Data for analysis >>
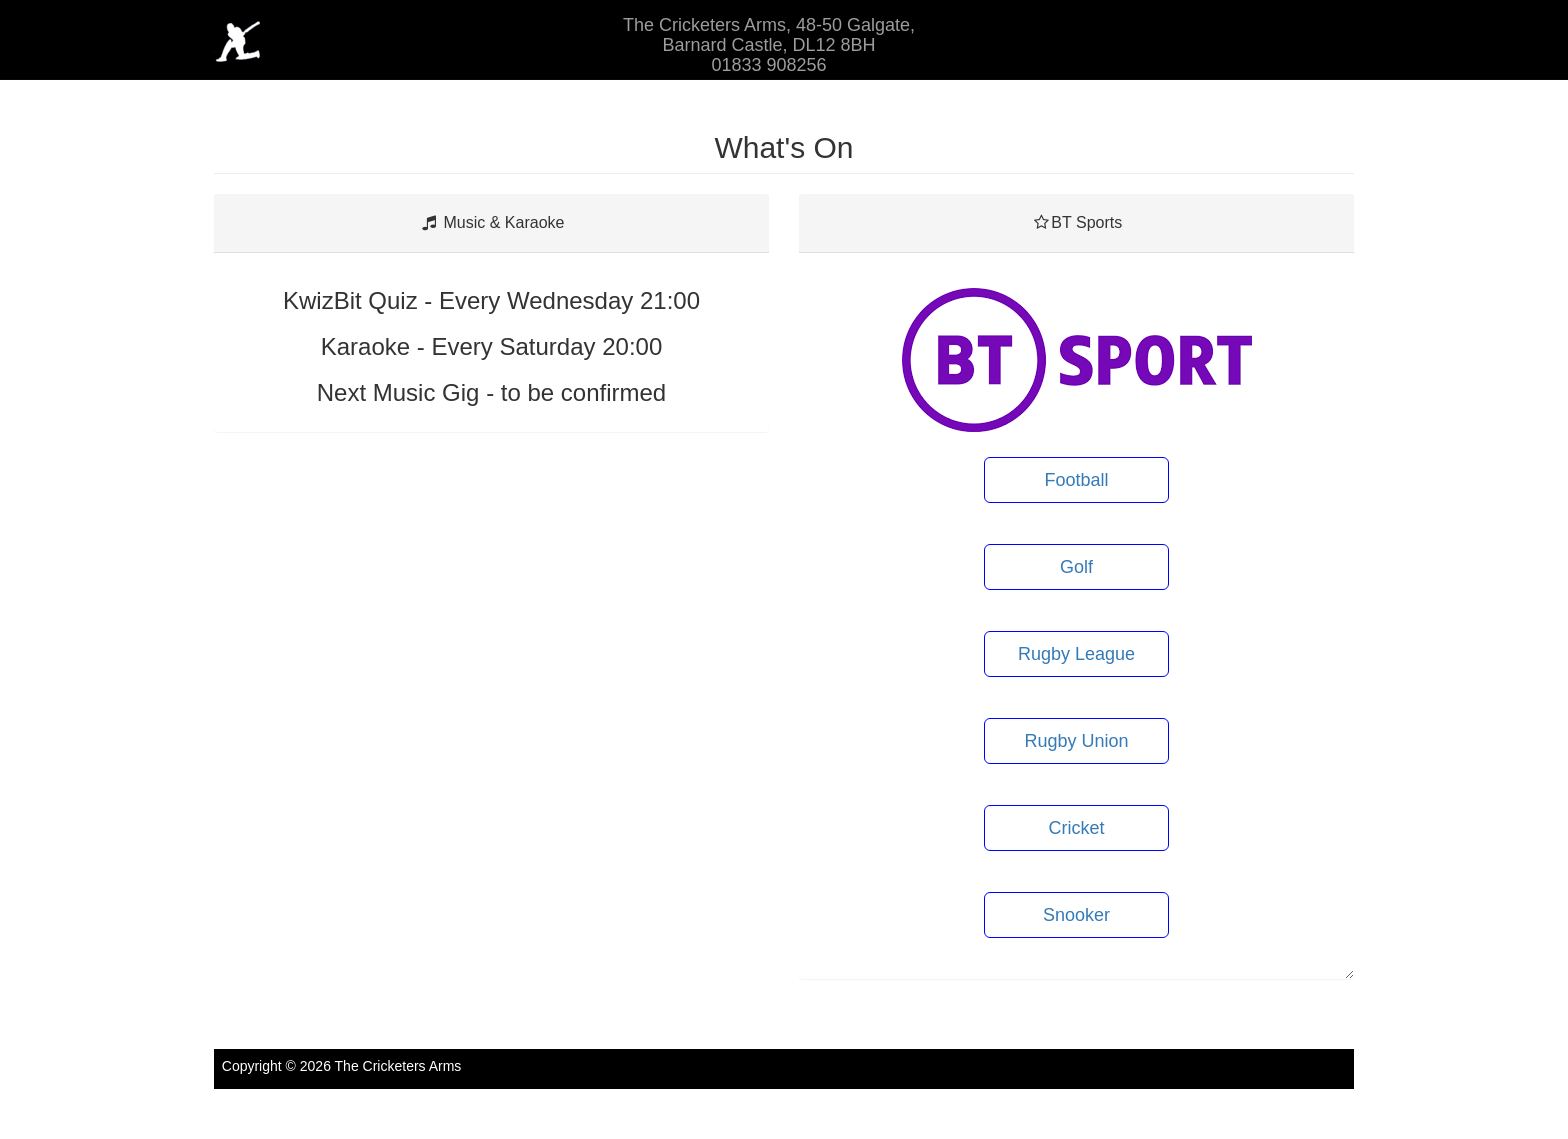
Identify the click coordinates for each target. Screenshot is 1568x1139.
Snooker (1076, 915)
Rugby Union (1076, 741)
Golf (1076, 567)
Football (1076, 480)
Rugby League (1076, 654)
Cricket (1076, 828)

What to do >>
The answer is the full listing above, repeated exactly, with its pictures removed.

Your solution >>
Identify the click coordinates for each target. Screenshot is 1568x1139.
Snooker (1076, 915)
Rugby Union (1076, 741)
Golf (1076, 567)
Football (1076, 480)
Rugby League (1076, 654)
Cricket (1076, 828)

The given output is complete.